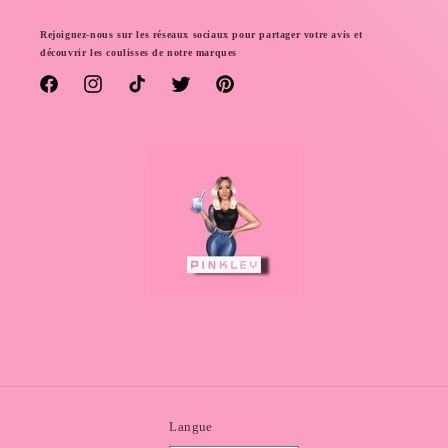
Rejoignez-nous sur les réseaux sociaux pour partager votre avis et
découvrir les coulisses de notre marques
Facebook
Instagram
TikTok
Twitter
Pinterest
Langue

========================================

> [Task goal] Omit each image and transcribe the remaining records word for word.

> [Response]
Rejoignez-nous sur les réseaux sociaux pour partager votre avis et
découvrir les coulisses de notre marques
Facebook
Instagram
TikTok
Twitter
Pinterest
Langue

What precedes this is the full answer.